Task to carry out -> A picture-free, exact reproduction of the listing that follows is required.

Data segment ->
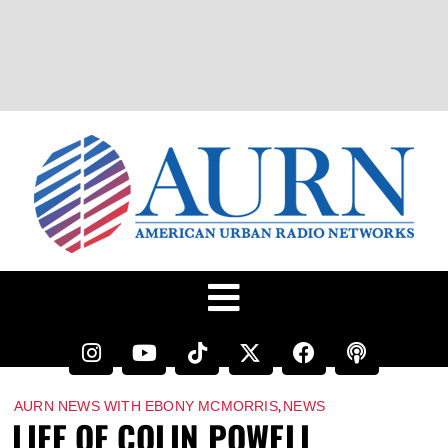
,
AURN NEWS WITH EBONY MCMORRIS
NEWS
LIFE OF COLIN POWELL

Exercise response ->
,
AURN NEWS WITH EBONY MCMORRIS
NEWS
LIFE OF COLIN POWELL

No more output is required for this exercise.